Now, whenever an A instance is destructed, the memory pointed to by A.b will be freed.

如何取得std :: unique_ptr和std :: shared_ptr的所有权(How to take ownership of std::unique_ptr and std::shared_ptr)

这是后续问题。

我们如何获得std :: unique_ptr或std :: shared_ptr的所有权？

有没有办法让b活着？

class A{ public: A() { b = std::unique_ptr<char[]>(new char[100] { 0 }); } char* b; } void func { A a; }

This is follow-up question for this.

How do we take ownership of a std::unique_ptr or std::shared_ptr?

Is there a way to to keep b alive?

class A{ public: A() { b = std::unique_ptr<char[]>(new char[100] { 0 }); } char* b; } void func { A a; }

最满意答案

要获取指针的所有权，请使用std::unique_ptr::release() ：

释放被管理对象的所有权（如果有的话）。

返回值 。 如果没有托管对象，则指向托管对象或nullptr指针，即在调用之前由get()返回的值。

---

话虽这么说，我不确定你为什么要做b = std::unique_ptr<char[]>(new char[100] { 0 }).release(); 。 也许你想要的是这个，即A本身存储unique_ptr ？

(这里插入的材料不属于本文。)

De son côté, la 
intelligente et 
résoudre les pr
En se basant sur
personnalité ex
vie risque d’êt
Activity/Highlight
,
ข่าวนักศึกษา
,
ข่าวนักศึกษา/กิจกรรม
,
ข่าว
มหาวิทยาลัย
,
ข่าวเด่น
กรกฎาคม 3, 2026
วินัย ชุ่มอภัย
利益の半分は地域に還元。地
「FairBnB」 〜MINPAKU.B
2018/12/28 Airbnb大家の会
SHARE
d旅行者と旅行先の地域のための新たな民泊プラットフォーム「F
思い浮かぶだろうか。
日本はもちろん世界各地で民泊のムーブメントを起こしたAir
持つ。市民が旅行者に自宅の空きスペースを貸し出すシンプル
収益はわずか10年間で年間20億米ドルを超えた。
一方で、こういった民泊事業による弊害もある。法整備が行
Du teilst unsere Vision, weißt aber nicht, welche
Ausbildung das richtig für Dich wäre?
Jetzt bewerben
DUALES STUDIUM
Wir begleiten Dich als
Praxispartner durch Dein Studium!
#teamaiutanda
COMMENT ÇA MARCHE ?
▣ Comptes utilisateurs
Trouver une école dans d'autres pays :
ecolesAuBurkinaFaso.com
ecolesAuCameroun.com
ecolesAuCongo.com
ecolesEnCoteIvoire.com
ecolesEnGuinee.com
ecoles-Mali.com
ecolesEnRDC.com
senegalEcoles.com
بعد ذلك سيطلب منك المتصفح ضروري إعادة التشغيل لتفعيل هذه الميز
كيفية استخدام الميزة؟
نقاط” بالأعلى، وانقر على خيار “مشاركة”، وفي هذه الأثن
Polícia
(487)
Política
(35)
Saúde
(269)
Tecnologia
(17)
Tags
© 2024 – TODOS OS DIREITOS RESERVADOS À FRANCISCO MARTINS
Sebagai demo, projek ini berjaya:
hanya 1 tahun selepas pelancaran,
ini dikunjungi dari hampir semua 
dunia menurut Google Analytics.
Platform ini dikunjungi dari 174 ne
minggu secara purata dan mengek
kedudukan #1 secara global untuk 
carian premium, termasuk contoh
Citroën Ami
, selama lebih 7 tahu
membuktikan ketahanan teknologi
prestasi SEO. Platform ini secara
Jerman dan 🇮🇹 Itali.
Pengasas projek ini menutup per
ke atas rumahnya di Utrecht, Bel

class A { A() : b(new char[100] { 0 }) { } private: std::unique_ptr<char[]> b; }

现在，每当A实例被破坏时， Ab指向的内存将被释放。

To take ownership of the pointer, use std::unique_ptr::release():

Releases the ownership of the managed object if any.

Return value. Pointer to the managed object or nullptr if there was no managed object, i.e. the value which would be returned by get() before the call.

---

That being said, I'm not sure why you'd ever want to do b = std::unique_ptr<char[]>(new char[100] { 0 }).release();. Maybe what you want is this, i.e. have A itself store the unique_ptr?

class A { A() : b(new char[100] { 0 }) { } private: std::unique_ptr<char[]> b; }

Now, whenever an A instance is destructed, the memory pointed to by A.b will be freed.